Hacker News new | past | comments | ask | show | jobs | submit login
How both TCP and Ethernet checksums fail (evanjones.ca)
46 points by jsnell on Oct 9, 2015 | hide | past | favorite | 26 comments

If the chance is purely random, we should expect approximately 1 in 2^16 (approximately 0.001%) of corrupt packets to not be detected. This seems small, but on one Gigabit Ethernet connection, that could be as many as 15 packets per second.

Not really. You'd only get that many corrupt packets if you have a Gbps of traffic flowing; but as soon as you start detectably corrupting 99.999% of packets, TCP throughput is going to drop dramatically and so you'll have fewer packets available to corrupt.

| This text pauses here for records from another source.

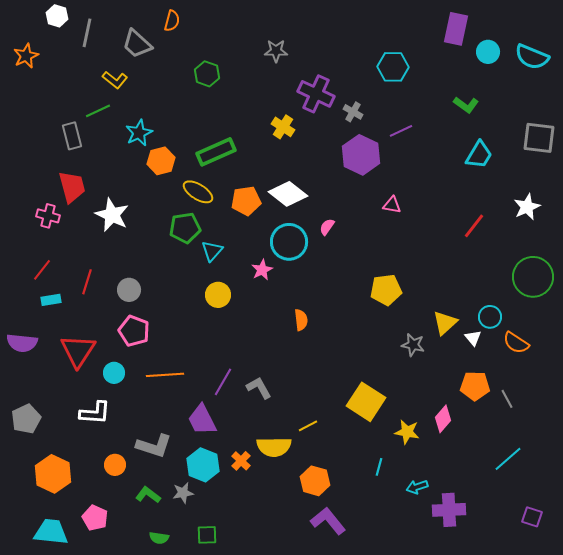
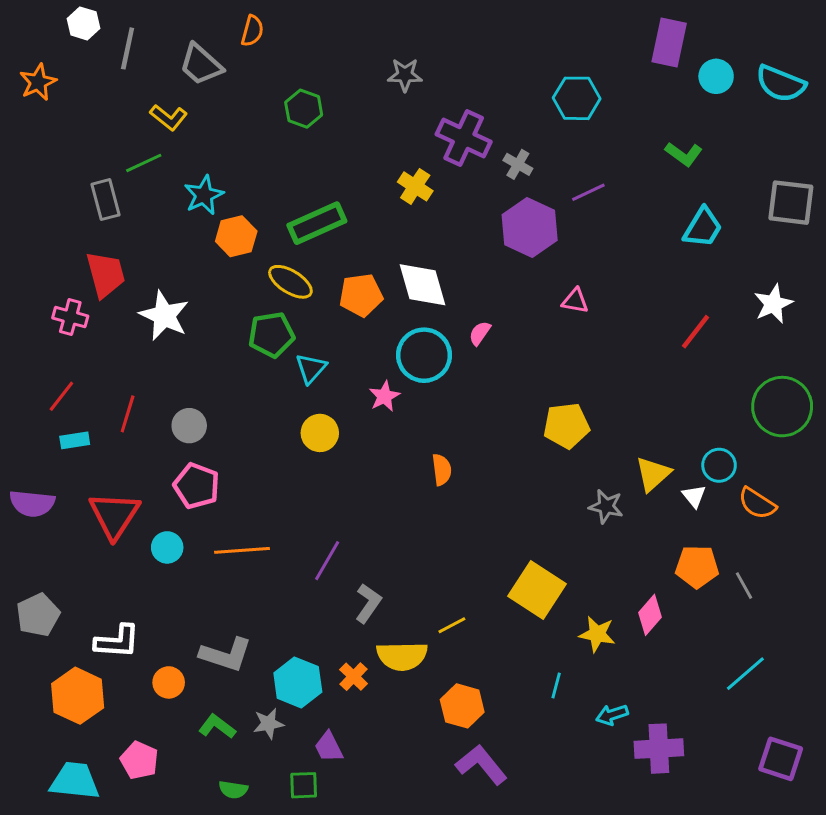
white diamond: (288, 194) -> (423, 285), turned 36
gray L-shape: (259, 388) -> (368, 603), moved, turned 64
white L-shape: (95, 413) -> (117, 641), moved
purple trapezoid: (202, 420) -> (329, 747), moved, size x0.7
purple square: (532, 517) -> (781, 759), size x1.4

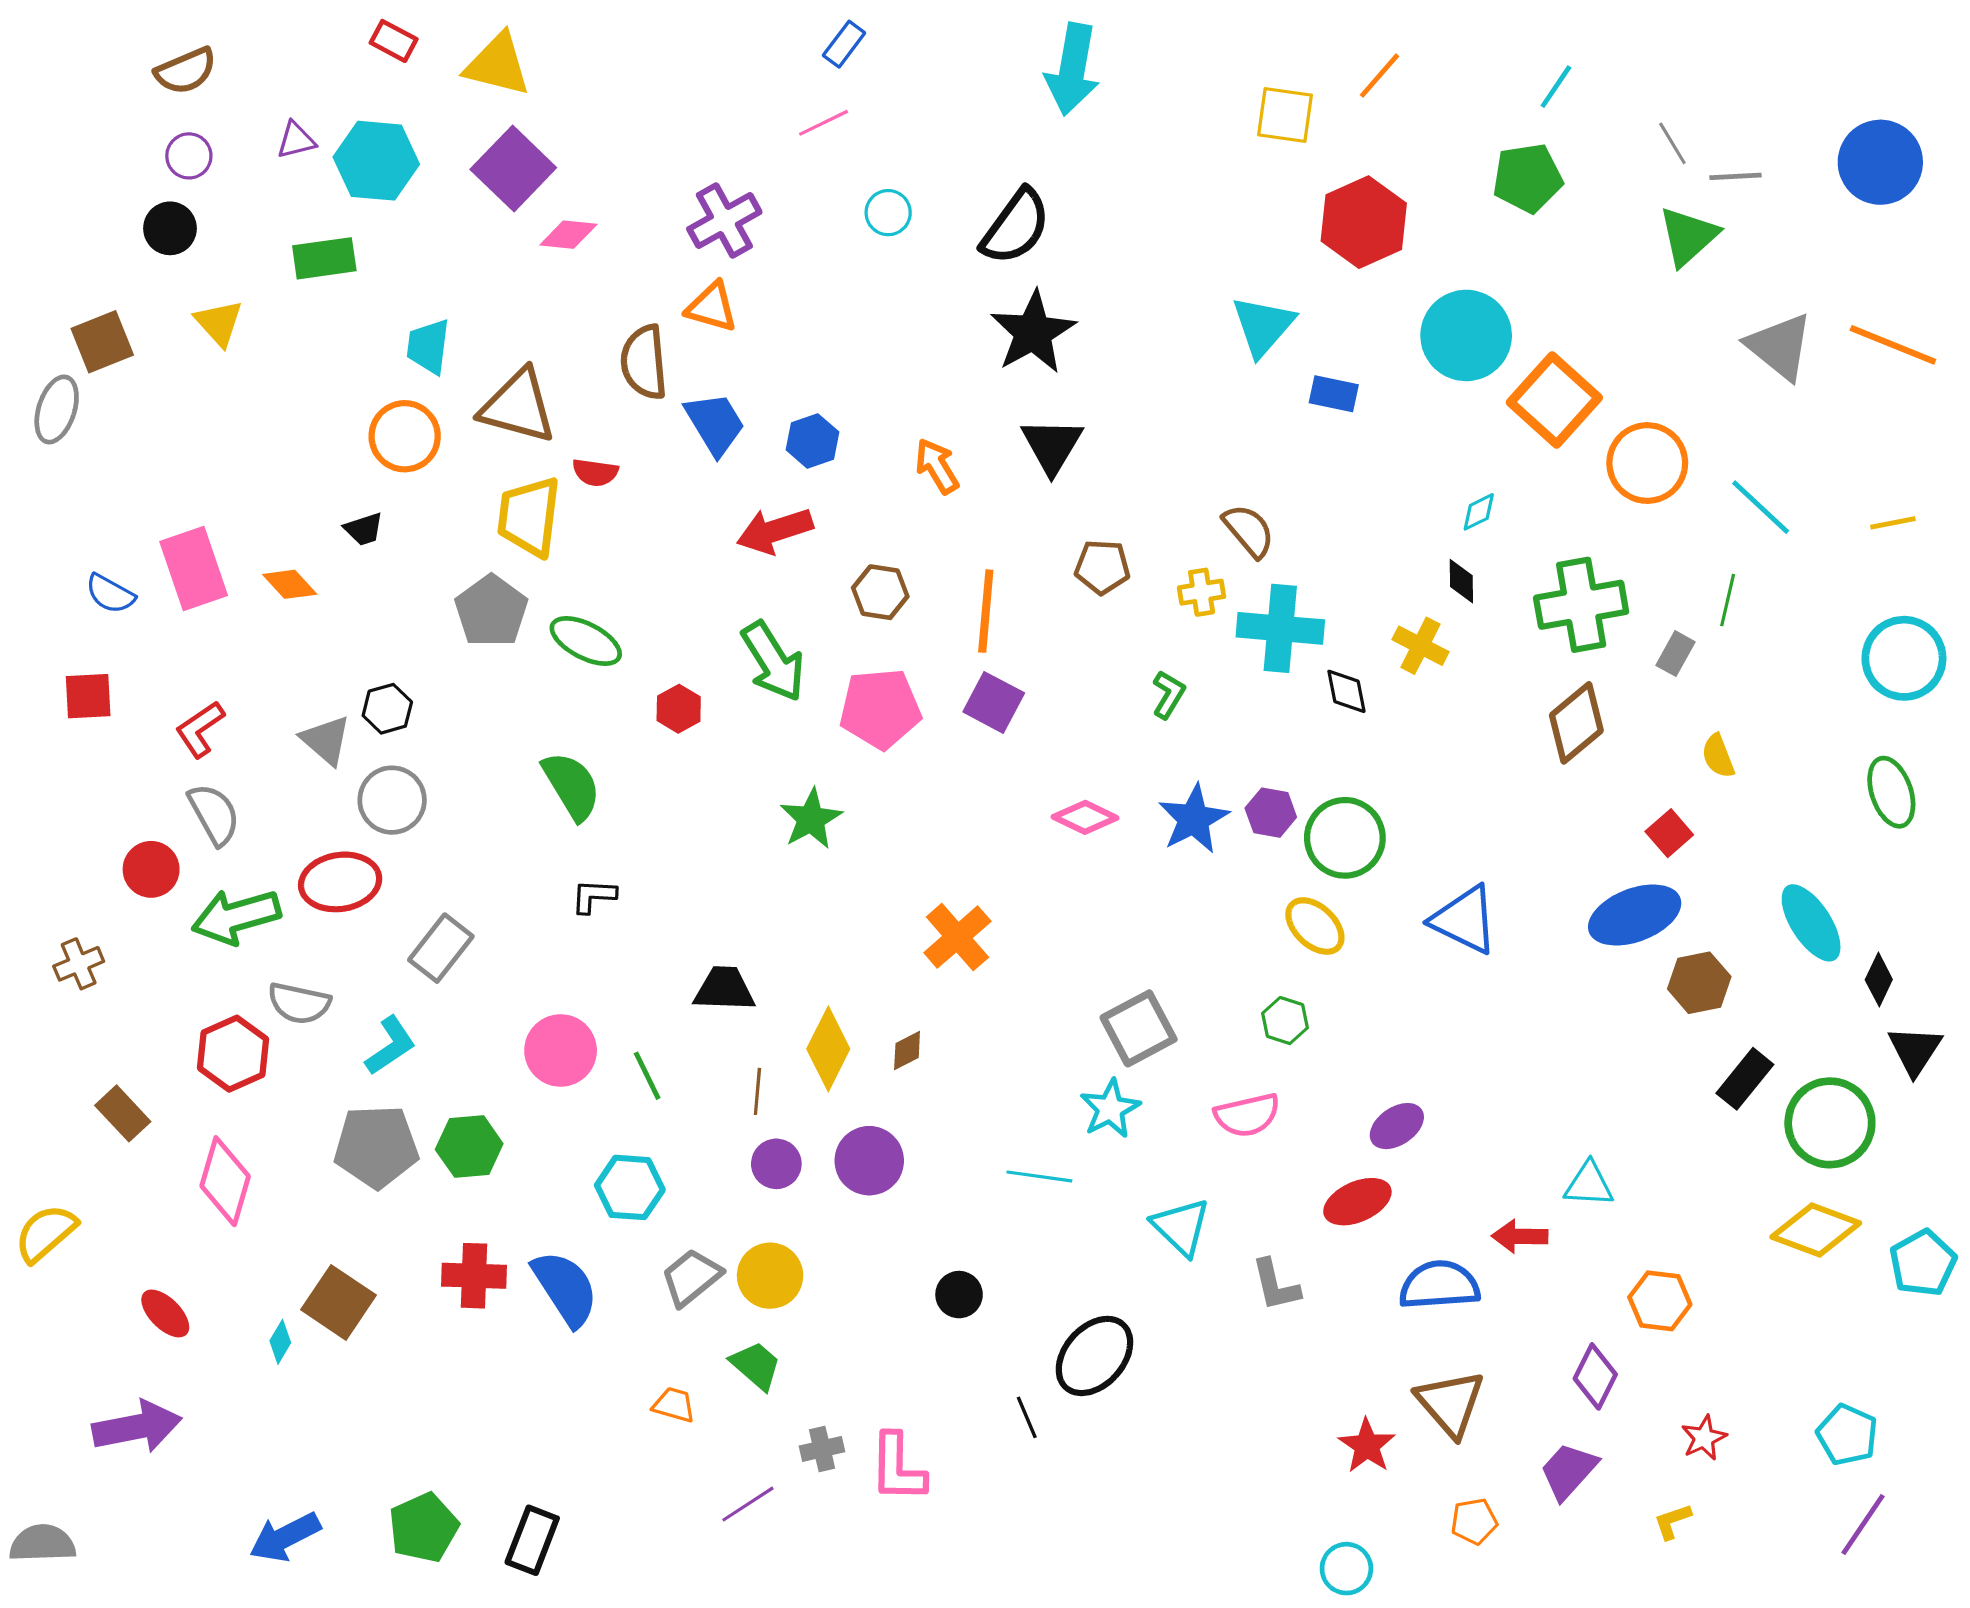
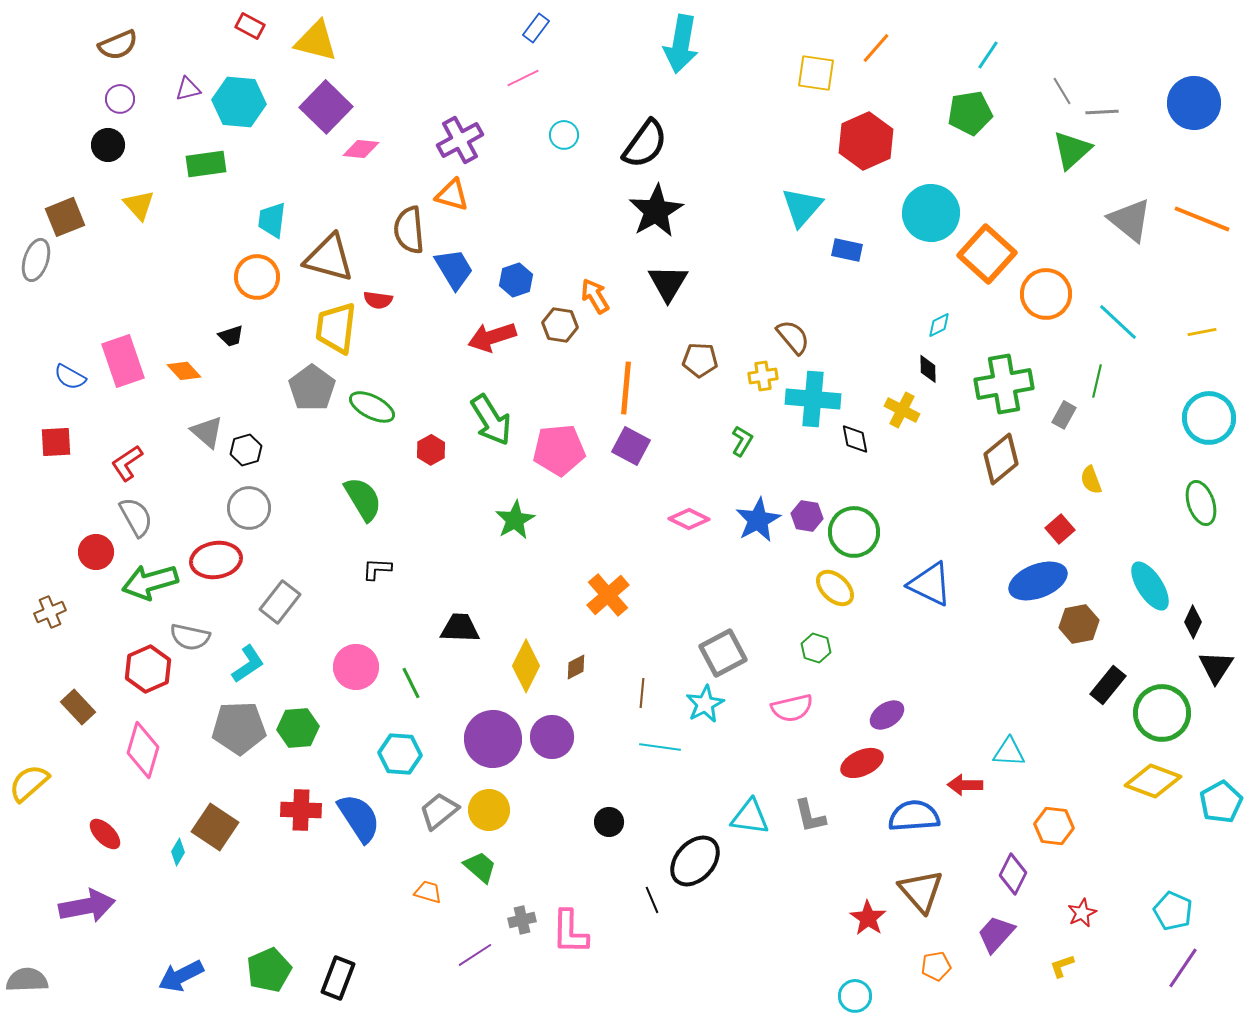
brown hexagon: (880, 592) -> (560, 325), moved
gray triangle: (326, 740) -> (207, 432), moved
brown line: (757, 1091) -> (642, 693), moved
purple circle: (776, 1164) -> (493, 739), size x1.8
cyan triangle: (1181, 1227) -> (750, 817), moved, turned -36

With 1500 Byte packets at 1Gbps you're pushing 83,333 packets per second. If 1% of those (833) are corrupted and 1 in every 2^16 corrupted packets has a valid CRC then you have 1 corrupt packet with a valid CRC every 78 seconds.

Still not something to ignore, but not nearly as bad as the author indicates.

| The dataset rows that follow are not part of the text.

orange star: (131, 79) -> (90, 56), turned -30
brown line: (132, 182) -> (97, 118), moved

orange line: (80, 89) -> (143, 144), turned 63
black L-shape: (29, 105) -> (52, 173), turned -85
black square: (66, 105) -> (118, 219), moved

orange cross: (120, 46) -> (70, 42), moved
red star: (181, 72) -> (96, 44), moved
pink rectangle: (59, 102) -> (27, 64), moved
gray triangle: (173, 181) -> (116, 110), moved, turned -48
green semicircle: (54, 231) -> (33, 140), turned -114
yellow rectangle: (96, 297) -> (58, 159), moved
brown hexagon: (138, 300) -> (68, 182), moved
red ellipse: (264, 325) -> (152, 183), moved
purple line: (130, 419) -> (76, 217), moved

Right, I think 1% PER is around the worst case in terms of having lots of errors while not causing the data rate to scale back dramatically in common internet-facing applications. I was estimating around one undetected error per minute; as you say, not something to ignore, but definitely not as bad as the author suggested either.

Actually, I don't think that's the case. While it's true that the theoretical maximum speed of an individual connection would decrease rapidly as packet loss increases, the aggregate data rate of the traffic going through a single network element would not necessarily be affected all that much.

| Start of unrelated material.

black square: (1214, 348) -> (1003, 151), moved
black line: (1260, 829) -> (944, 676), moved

It's totally routine to see much higher network wide packet loss rates higher than 1%. The most I can remember was >15% sustained for weeks, for a few Gbps of real life traffic in a mobile network. ("Real life" as in hundreds of thousands of normal users, with the traffic coming directly from whatever servers they were actually accessing).

Right, mobile networks are unusual. My point about "common internet-facing appliances" is that most systems maintain cwnd values of at least 10 segments, or else people notice and complain about poor performance.


A study was done on the Performance of CRCs on Real Data. CRC16 as used for TCP has real biases. "In one dramatic case, 0.01% of the check values appeared nearly 15% of the time"

Cut through switching in 10 GbE applications however does not modify ANYTHING about the packet as it gets sent along. It'll calculate that a packet was bad, but at that point it's already too late to do anything about it because it's already forwarded part or all of it onto the next wire segment.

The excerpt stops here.